Some background on the patient.... this was a 70 something year old man who presented to the ed and ultimately the icu for a vtach arrest while en route to the hospital.
Labs showed a a bumped troponin precode... and a stat echo showed ef of 15%. There was third spaced fluid on his extremities and definitely some pulmonary edema (wet audible cough). He was started on amio after a bolus and heparin.
Sometime in the night he went into a 7 minute tun of vtach with a pulse. During this time the physician was called to bedside. In this time I bolused 150 amio and gave two stat pushes of lidocaine. Ultimately the patient was started on a lidocaine drip.
He later converted and was "doing better."
Pressures began to become labile sometime later and he went into respiratory failure.

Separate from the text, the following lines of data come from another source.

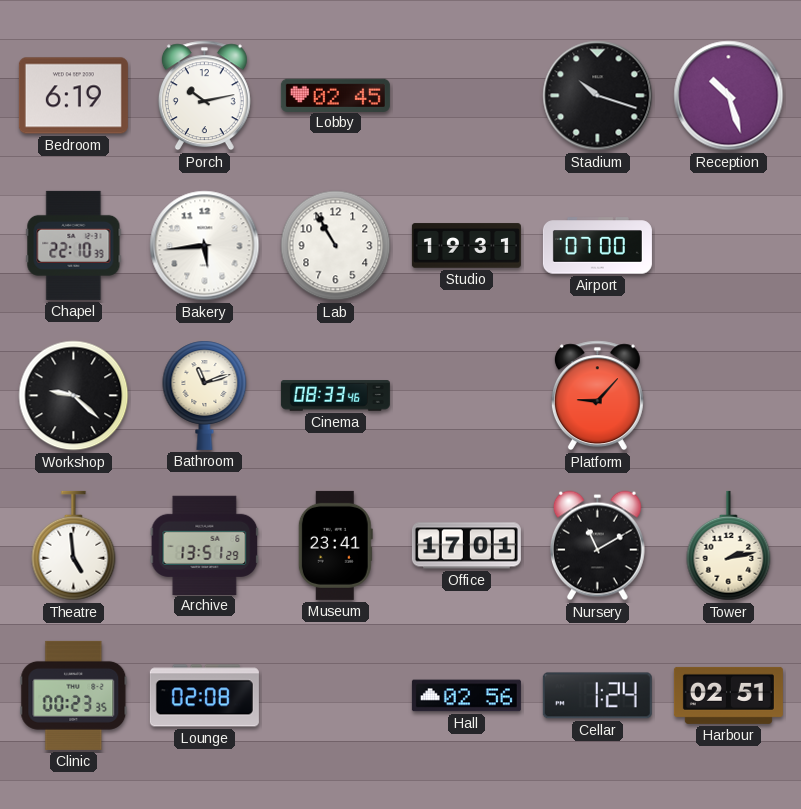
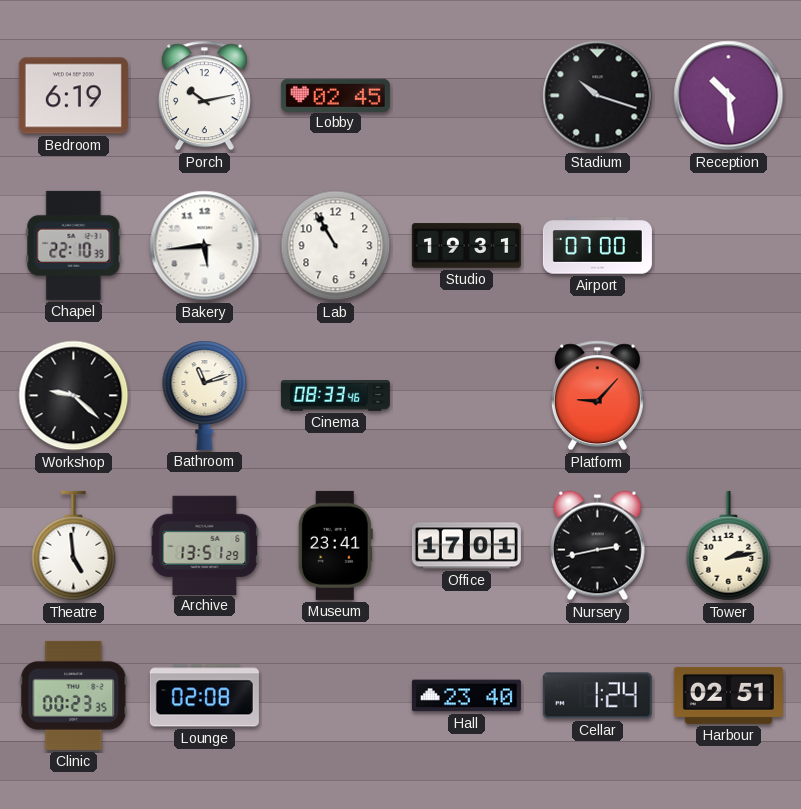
Reception: 10:27 -> 10:29
Nursery: 11:10 -> 2:43
Hall: 02:56 -> 23:40
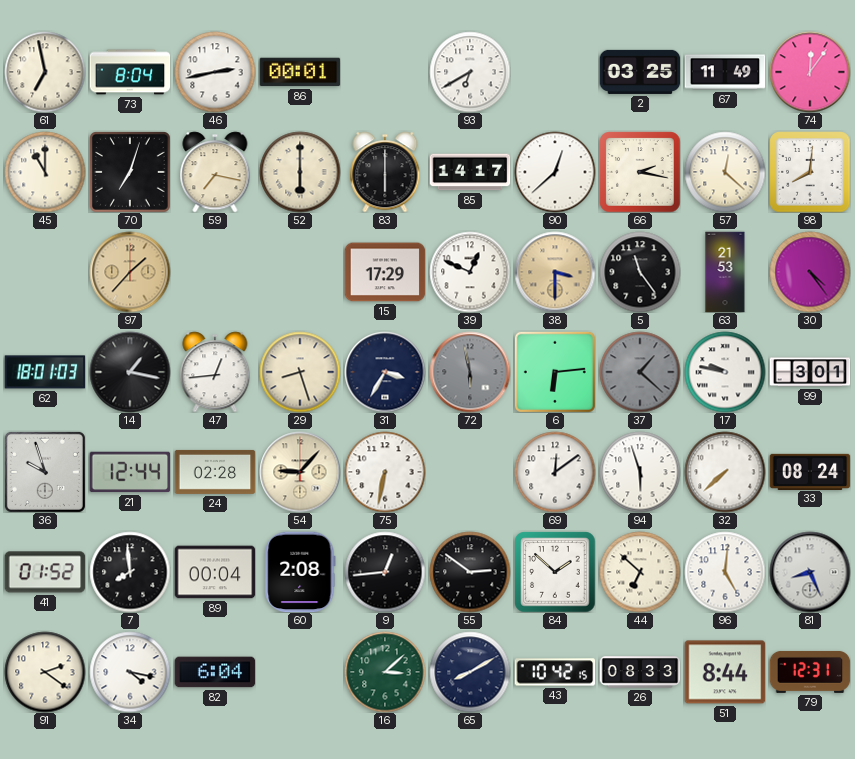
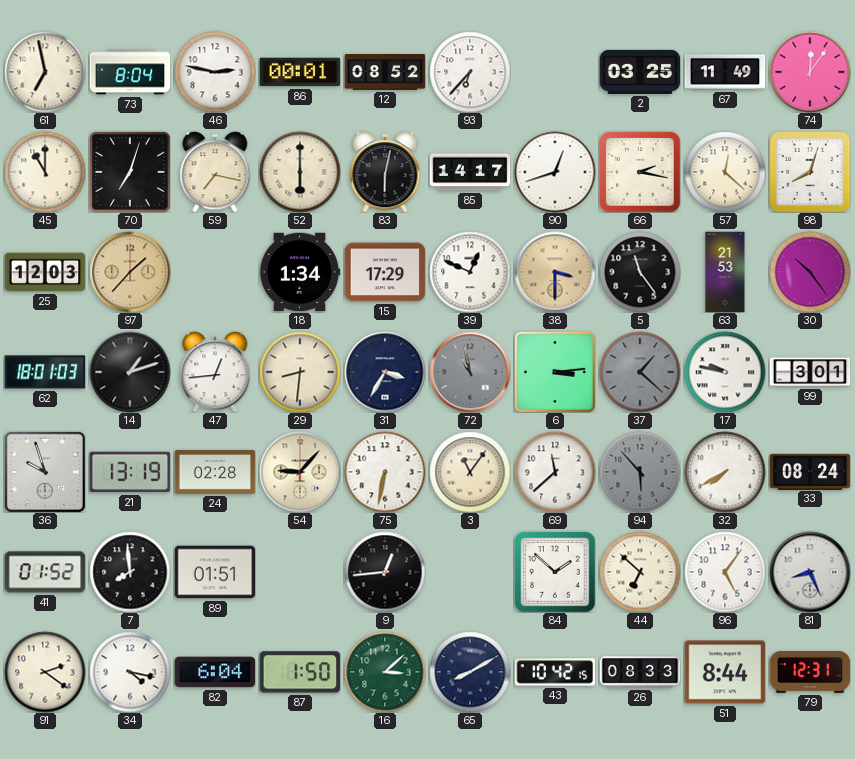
46: 2:43 -> 2:47
12: none -> 08:52
93: 6:40 -> 6:37
83: 6:00 -> 6:02
90: 12:38 -> 12:42
98: 8:01 -> 8:03
25: none -> 12:03
18: none -> 1:34
30: 4:24 -> 10:24
14: 1:17 -> 1:12
29: 8:27 -> 8:31
72: 5:58 -> 10:58
6: 6:14 -> 3:14
21: 12:44 -> 13:19
3: none -> 11:06
69: 12:09 -> 11:38
94: 5:57 -> 5:53
94 dial: white -> grey
32: 7:38 -> 7:40
89: 00:04 -> 01:51
60: 2:08 -> none
55: 2:51 -> none
96: 5:01 -> 5:06
87: none -> 1:50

We couldn't give lasiks per the physician because of the low pressures.
He was intubated and sedated to end my night.
As the story goes...on day shift... His pressures dropped into the 60s and levophed was started. He later went into vtach witjout a pulse and did not survive the code.
My question is this... seemingly as though the patient was presenting with chf exacerbation and perhaps some underlying pneumonia.... what would you guys have ordered when he became hypoyensive?
I don't understand the levophed choice because it will raise the pressures for sure...but wouldn't it make an already flogging heart have to work harder to push against the increased afterload? Furthermore, wouldn't it constrict the coronaries and further cause myocardial ischemia? Please let me know what you all think.
I have made the conscious effort to study my pressors and vasoactives tenfold because I want to understand even more than I have before.